(PROVIDED RECORDS)
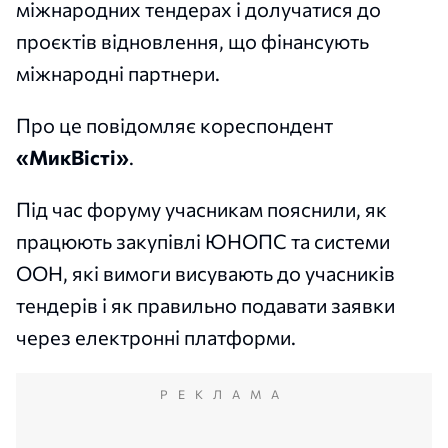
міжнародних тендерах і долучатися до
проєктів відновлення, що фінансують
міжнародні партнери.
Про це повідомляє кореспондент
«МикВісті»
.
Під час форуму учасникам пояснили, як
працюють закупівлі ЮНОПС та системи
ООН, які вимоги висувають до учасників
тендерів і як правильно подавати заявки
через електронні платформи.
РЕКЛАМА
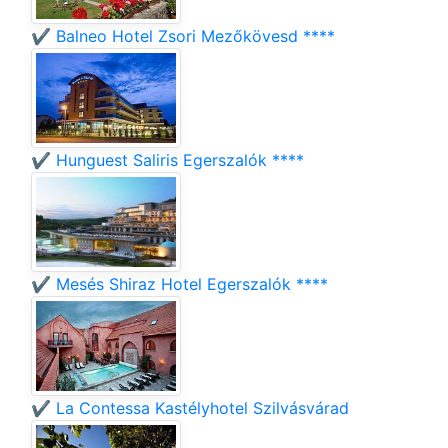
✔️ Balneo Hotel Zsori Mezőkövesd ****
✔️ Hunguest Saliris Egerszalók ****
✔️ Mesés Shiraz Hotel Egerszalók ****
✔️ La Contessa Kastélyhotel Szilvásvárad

(EXERCISE DIRECTIONS) Everything from the line with "Під час форуму учасникам пояснили, як" through the end of the records above, both ends included, is to be reproduced exactly, and nothing outside that span; the pictures are to be dropped.

(EXPECTED ANSWER)
Під час форуму учасникам пояснили, як
працюють закупівлі ЮНОПС та системи
ООН, які вимоги висувають до учасників
тендерів і як правильно подавати заявки
через електронні платформи.
РЕКЛАМА
✔️ Balneo Hotel Zsori Mezőkövesd ****
✔️ Hunguest Saliris Egerszalók ****
✔️ Mesés Shiraz Hotel Egerszalók ****
✔️ La Contessa Kastélyhotel Szilvásvárad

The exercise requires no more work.